Goal of the exercise: In the records below, the lines between the one holding "Диагональ дисплея (дюймы)" and the one holding "Listagens de autores", inclusive, are to be transcribed exactly; no pictures are to be included.

* * * * *

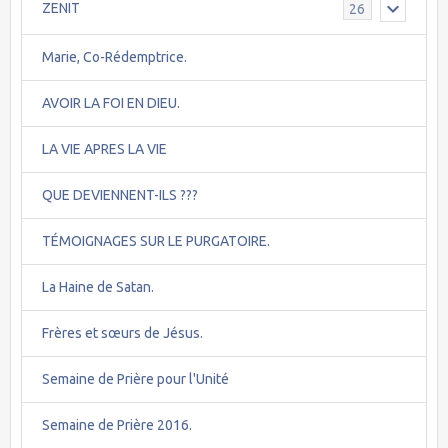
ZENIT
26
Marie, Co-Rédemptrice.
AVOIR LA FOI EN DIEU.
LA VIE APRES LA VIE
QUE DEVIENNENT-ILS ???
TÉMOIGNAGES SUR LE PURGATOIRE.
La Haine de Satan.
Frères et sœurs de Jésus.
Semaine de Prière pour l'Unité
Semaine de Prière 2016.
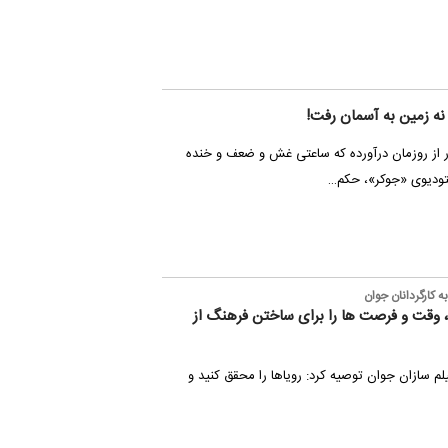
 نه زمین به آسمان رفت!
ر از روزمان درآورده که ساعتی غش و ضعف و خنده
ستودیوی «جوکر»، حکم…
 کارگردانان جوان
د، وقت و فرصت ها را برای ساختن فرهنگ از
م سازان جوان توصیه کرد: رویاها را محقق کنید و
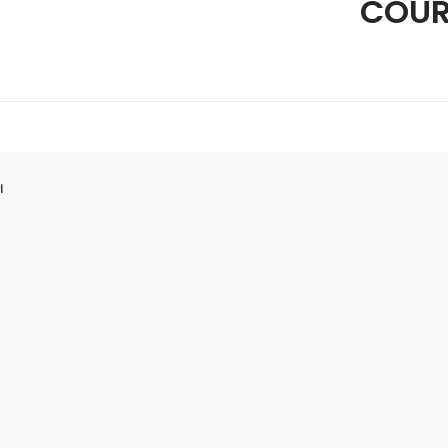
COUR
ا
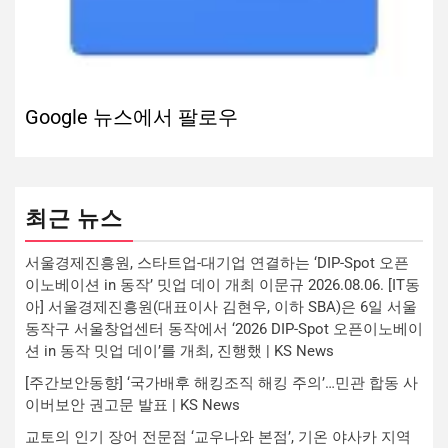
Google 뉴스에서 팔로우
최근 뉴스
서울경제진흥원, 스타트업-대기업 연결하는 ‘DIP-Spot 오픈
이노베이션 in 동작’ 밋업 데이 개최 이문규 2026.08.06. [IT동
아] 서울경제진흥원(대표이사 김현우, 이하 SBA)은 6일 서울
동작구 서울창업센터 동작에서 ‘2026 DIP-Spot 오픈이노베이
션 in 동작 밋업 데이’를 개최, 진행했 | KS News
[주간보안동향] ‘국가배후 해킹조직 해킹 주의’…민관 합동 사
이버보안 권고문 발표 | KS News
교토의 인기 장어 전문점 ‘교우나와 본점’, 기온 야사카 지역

* * * * *

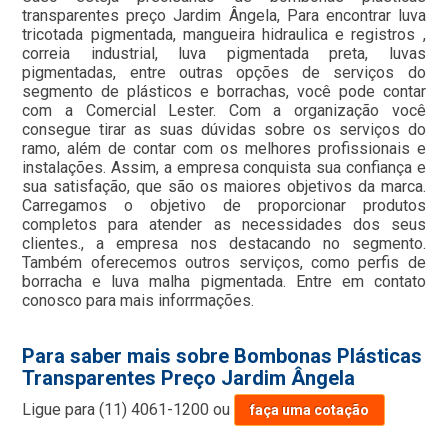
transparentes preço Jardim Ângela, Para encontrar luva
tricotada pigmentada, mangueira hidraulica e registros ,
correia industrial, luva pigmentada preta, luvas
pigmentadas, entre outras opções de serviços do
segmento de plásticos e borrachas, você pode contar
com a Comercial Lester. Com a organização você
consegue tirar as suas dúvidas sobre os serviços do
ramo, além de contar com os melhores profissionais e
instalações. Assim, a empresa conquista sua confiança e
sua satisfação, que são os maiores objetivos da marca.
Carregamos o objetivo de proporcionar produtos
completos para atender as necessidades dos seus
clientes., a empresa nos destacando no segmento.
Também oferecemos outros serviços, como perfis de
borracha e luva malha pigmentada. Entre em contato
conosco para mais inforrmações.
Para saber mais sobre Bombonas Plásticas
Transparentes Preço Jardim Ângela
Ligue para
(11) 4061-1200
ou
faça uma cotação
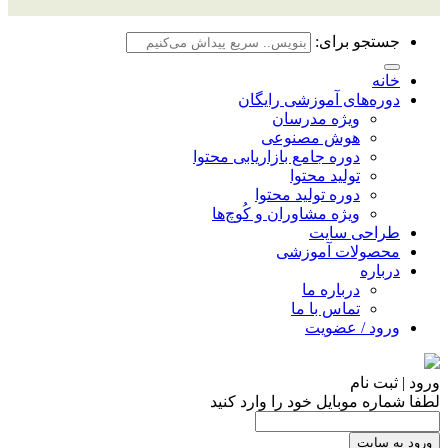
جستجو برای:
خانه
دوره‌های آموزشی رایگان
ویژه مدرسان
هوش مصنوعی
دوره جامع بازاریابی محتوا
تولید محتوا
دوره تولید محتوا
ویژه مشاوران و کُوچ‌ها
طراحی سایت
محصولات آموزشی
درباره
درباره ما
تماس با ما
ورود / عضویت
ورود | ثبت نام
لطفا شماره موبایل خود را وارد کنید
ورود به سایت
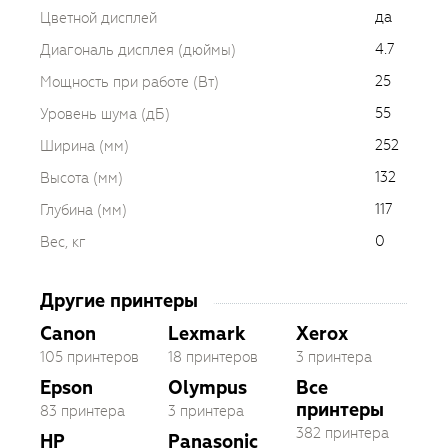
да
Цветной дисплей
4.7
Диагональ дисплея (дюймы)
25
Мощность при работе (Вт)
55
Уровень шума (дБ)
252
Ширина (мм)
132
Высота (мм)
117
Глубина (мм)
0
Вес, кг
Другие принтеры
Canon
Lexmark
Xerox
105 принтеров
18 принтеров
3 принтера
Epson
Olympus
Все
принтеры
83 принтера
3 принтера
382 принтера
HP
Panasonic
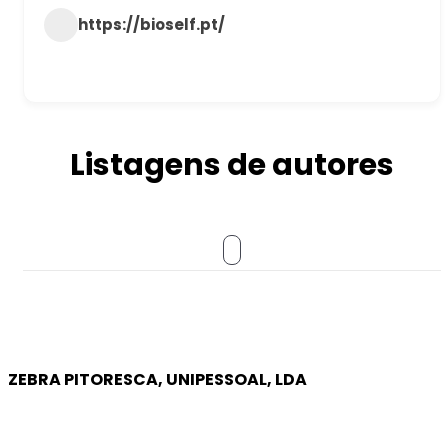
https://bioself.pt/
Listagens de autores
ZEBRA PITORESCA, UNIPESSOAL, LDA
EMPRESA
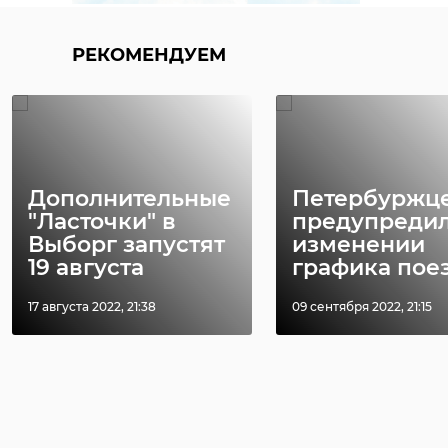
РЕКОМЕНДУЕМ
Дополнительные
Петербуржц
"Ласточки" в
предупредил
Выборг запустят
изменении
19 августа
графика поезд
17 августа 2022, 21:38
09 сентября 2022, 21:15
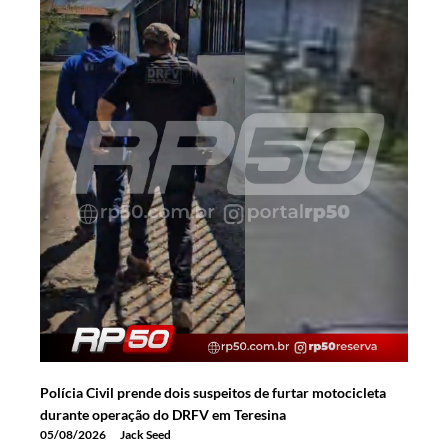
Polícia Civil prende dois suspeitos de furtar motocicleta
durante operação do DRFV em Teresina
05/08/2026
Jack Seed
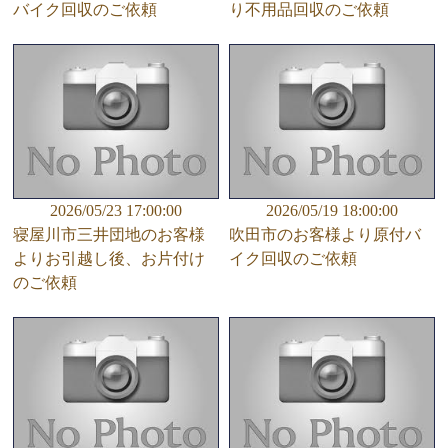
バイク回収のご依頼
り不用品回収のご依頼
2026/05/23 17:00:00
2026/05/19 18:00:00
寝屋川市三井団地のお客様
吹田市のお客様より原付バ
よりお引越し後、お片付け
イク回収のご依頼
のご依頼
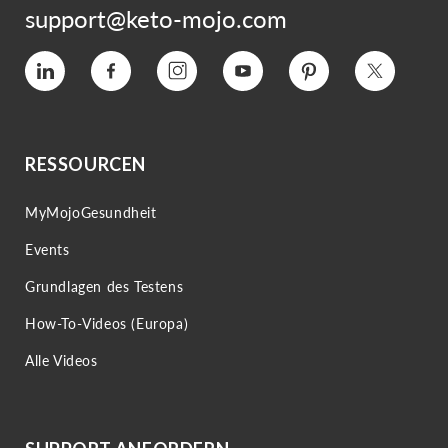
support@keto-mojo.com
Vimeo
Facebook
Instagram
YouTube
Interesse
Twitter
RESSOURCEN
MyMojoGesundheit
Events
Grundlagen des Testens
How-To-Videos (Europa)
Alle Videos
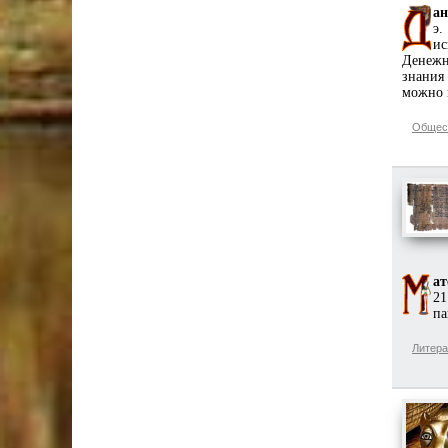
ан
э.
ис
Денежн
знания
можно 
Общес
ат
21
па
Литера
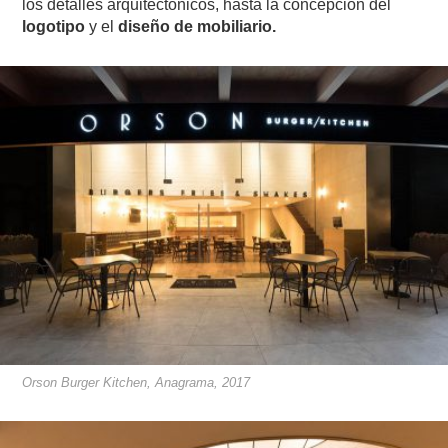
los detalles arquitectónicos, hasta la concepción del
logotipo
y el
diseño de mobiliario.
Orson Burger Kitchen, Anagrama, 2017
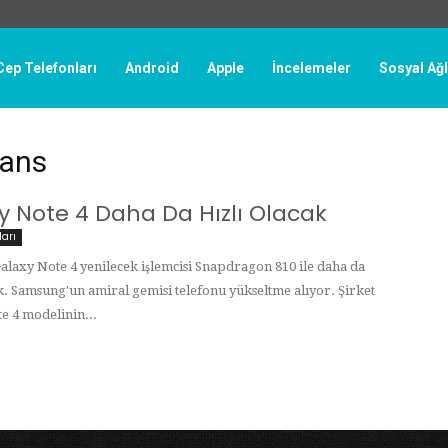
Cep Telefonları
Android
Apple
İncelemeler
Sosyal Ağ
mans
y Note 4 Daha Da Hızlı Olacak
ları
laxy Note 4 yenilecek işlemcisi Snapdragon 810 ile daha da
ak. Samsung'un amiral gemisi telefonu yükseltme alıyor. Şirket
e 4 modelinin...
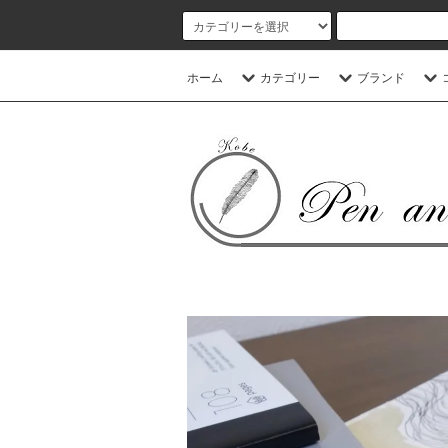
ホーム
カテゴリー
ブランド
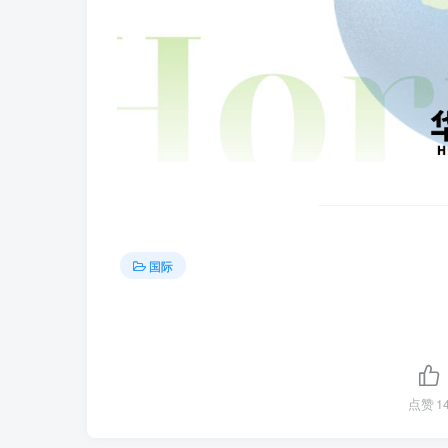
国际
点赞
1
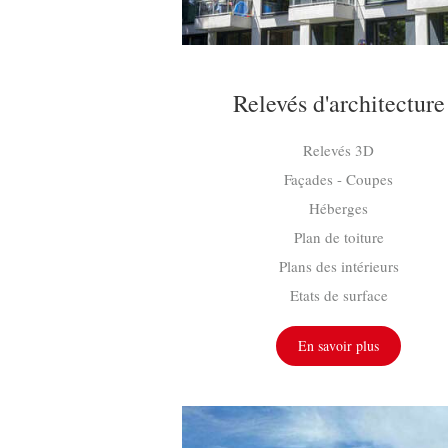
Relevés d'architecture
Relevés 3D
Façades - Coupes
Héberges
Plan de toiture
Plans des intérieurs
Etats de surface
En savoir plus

* * * * *

Exercise solution:
Диагональ дисплея (дюймы)
25
Мощность при работе (Вт)
55
Уровень шума (дБ)
252
Ширина (мм)
132
Высота (мм)
117
Глубина (мм)
0
Вес, кг
Другие принтеры
Canon
Lexmark
Xerox
105 принтеров
18 принтеров
3 принтера
Epson
Olympus
Все
принтеры
83 принтера
3 принтера
382 принтера
HP
Panasonic
https://bioself.pt/
Listagens de autores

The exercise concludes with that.